Coisa de muito tempo atrás, Antônia, menina nova de muita prenda, trabalhava no campo quando, num levantar das vistas para esquecer da vida sofrida, encontrou, nas reentrâncias do cafezal, olhos azuis e de forte expressão… “Até tinha otros môço, mas era Jão mesmo que era pa cê”.
Dona Antônia, desta feita, já havia conquistado o apreço de seu tio mais abastado, que dispunha de afeição diferenciada por ela em relação às outras sobrinhas. Assim, foi pouco pecado pedir ao nobre “um poico, um boio, uma vaca, pá começá uma criação”. Com pouco tempo, Seu João e Dona Antônia tinham um pedaço grande de terra, algumas cabeças de gado e “feizuada” nas celebrações da família.
Mas tudo isso é deixado para trás quando o único filho do casal, buscando coisa diferente, vem para São Paulo.

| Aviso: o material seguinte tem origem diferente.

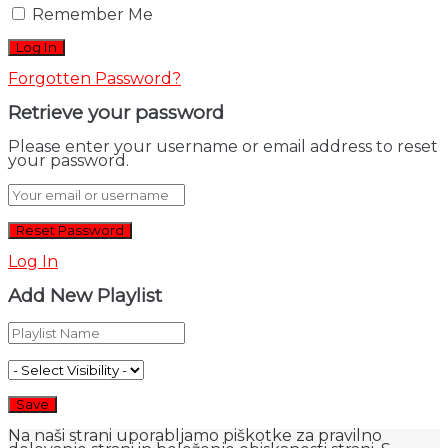
Remember Me
Forgotten Password?
Retrieve your password
Please enter your username or email address to reset
your password.
Log In
Add New Playlist
Na naši strani uporabljamo piškotke za pravilno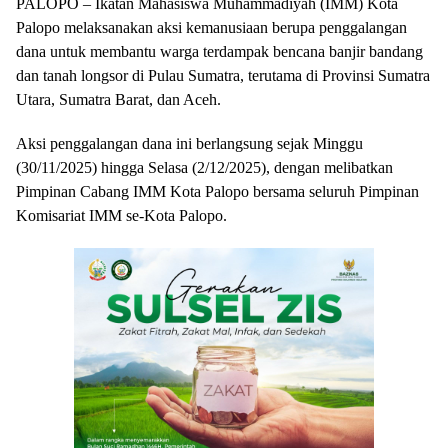
PALOPO – Ikatan Mahasiswa Muhammadiyah (IMM) Kota
Palopo melaksanakan aksi kemanusiaan berupa penggalangan
dana untuk membantu warga terdampak bencana banjir bandang
dan tanah longsor di Pulau Sumatra, terutama di Provinsi Sumatra
Utara, Sumatra Barat, dan Aceh.
Aksi penggalangan dana ini berlangsung sejak Minggu
(30/11/2025) hingga Selasa (2/12/2025), dengan melibatkan
Pimpinan Cabang IMM Kota Palopo bersama seluruh Pimpinan
Komisariat IMM se-Kota Palopo.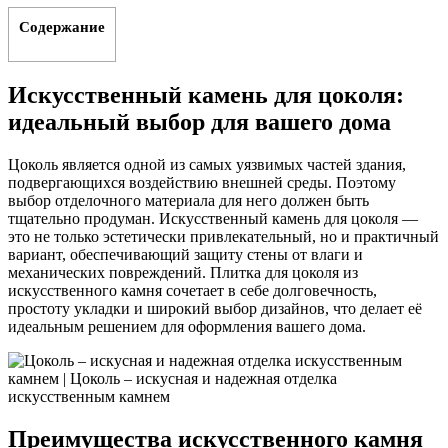
Содержание
Искусственный камень для цоколя:
идеальный выбор для вашего дома
Цоколь является одной из самых уязвимых частей здания,
подвергающихся воздействию внешней среды. Поэтому
выбор отделочного материала для него должен быть
тщательно продуман. Искусственный камень для цоколя —
это не только эстетически привлекательный, но и практичный
вариант, обеспечивающий защиту стены от влаги и
механических повреждений. Плитка для цоколя из
искусственного камня сочетает в себе долговечность,
простоту укладки и широкий выбор дизайнов, что делает её
идеальным решением для оформления вашего дома.
Преимущества искусственного камня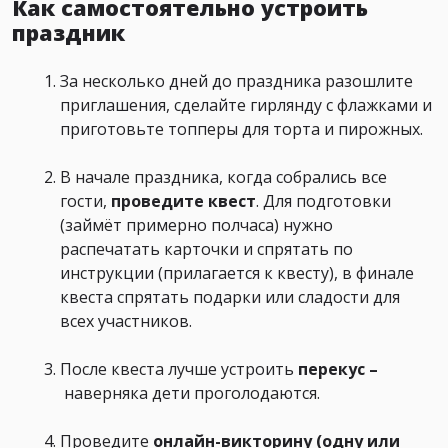
Как самостоятельно устроить
праздник
За несколько дней до праздника разошлите
приглашения, сделайте гирлянду с флажками и
приготовьте топперы для торта и пирожных.
В начале праздника, когда собрались все
гости,
проведите квест
. Для подготовки
(займёт примерно полчаса) нужно
распечатать карточки и спрятать по
инструкции (прилагается к квесту), в финале
квеста спрятать подарки или сладости для
всех участников.
После квеста лучше устроить
перекус –
наверняка дети проголодаются.
Проведите
онлайн-викторину (одну или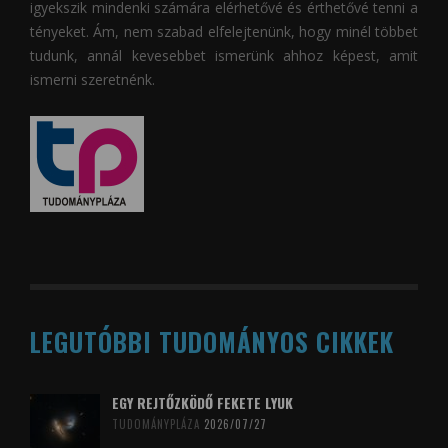
igyekszik mindenki számára elérhetővé és érthetővé tenni a
tényeket. Ám, nem szabad elfelejtenünk, hogy minél többet
tudunk, annál kevesebbet ismerünk ahhoz képest, amit
ismerni szeretnénk.
LEGUTÓBBI TUDOMÁNYOS CIKKEK
EGY REJTŐZKÖDŐ FEKETE LYUK
TUDOMÁNYPLÁZA
2026/07/27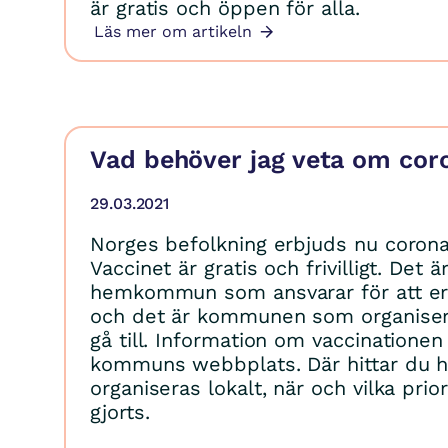
är gratis och öppen för alla.
Läs mer om artikeln
Vad behöver jag veta om cor
29.03.2021
Norges befolkning erbjuds nu corona
Vaccinet är gratis och frivilligt. Det ä
hemkommun som ansvarar för att er
och det är kommunen som organiser
gå till. Information om vaccinationen
kommuns webbplats. Där hittar du h
organiseras lokalt, när och vilka prio
gjorts.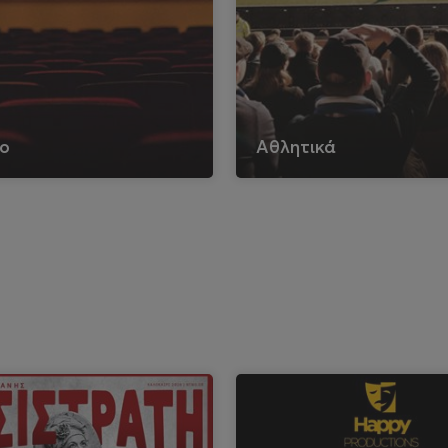
ο
Αθλητικά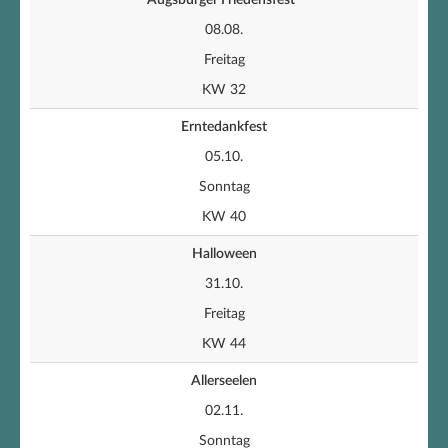
Augsburger Friedensfest*
08.08.
Freitag
KW 32
Erntedankfest
05.10.
Sonntag
KW 40
Halloween
31.10.
Freitag
KW 44
Allerseelen
02.11.
Sonntag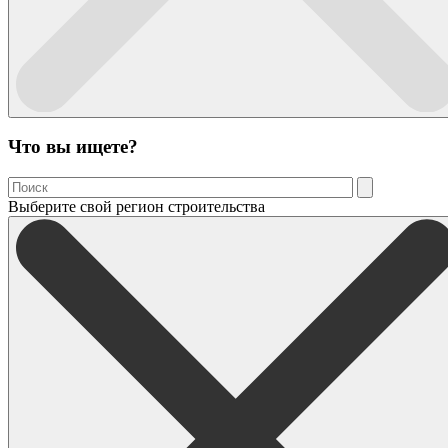
Что вы ищете?
Выберите свой регион строительства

A instituição Família fala mais alto e o casal aporta no interior do estado, construindo e habitando a segunda casa duma vila na qual seriam protagonistas. Esta em que cresci.
A mesma que tem lembranças de Seu João berrando “deixe de zuada menino”, na tentativa de nos sensibilizar para o fato de que bola batendo no portão é um tanto incômodo. A rua que, com tantos cachorros, fez sair da boca de Dona Antônia, num desabafo, que “esses cachorro cómi meu juízu”.
A rua que cresci. A rua de Dona Antônia e Seu João.